Instructions to follow
Could you retype all of the entries exactly, without their pictures?

Data supplied
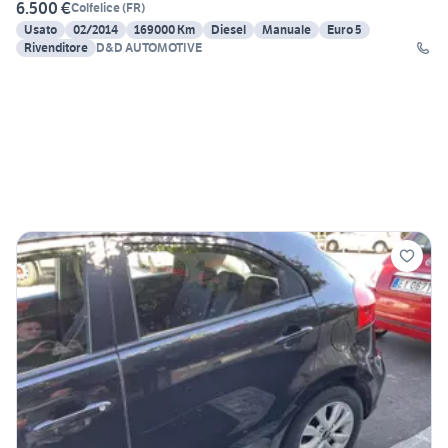
6.500 €
Colfelice
(
FR
)
Usato
02/2014
169000 Km
Diesel
Manuale
Euro 5
Rivenditore
D&D AUTOMOTIVE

Output of the task
6.500 €
Colfelice
(
FR
)
Usato
02/2014
169000 Km
Diesel
Manuale
Euro 5
Rivenditore
D&D AUTOMOTIVE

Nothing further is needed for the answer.